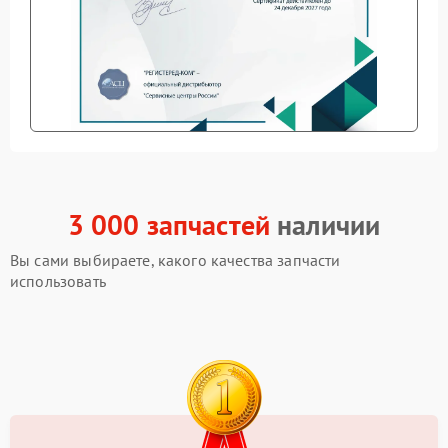
3 000 запчастей
наличии
Вы сами выбираете, какого качества запчасти
использовать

-- TASK STATEMENT --
Send back every line of the listing exactly. Omit the images.

-- ANSWER FOR THIS EXERCISE --
3 000 запчастей
наличии
Вы сами выбираете, какого качества запчасти
использовать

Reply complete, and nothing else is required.